:: EXTRACTED MATERIAL ::
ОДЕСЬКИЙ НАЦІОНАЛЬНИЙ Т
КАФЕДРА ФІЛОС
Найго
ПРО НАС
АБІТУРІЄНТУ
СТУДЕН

--

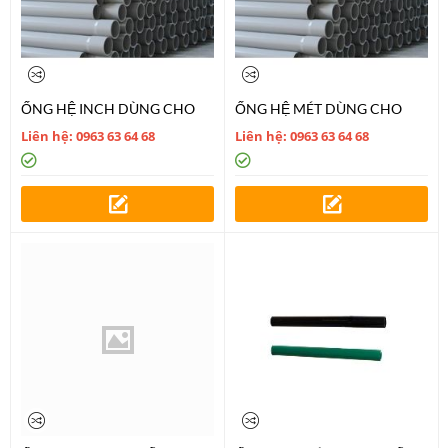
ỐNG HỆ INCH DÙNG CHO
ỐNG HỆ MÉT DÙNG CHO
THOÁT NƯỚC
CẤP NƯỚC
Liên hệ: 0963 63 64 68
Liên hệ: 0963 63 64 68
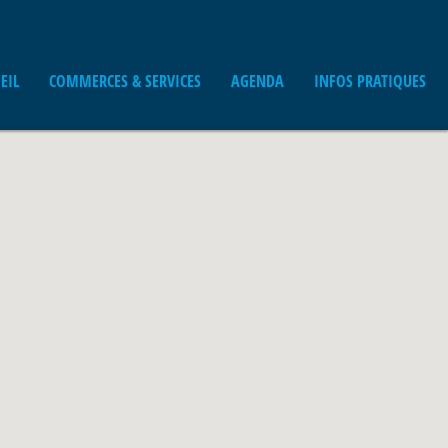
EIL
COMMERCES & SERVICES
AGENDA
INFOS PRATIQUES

:: TASK TO COMPLETE ::
Your answer must be a single number: the count of lines in the data that contain the string "DÙNG".

:: TASK SOLUTION ::
2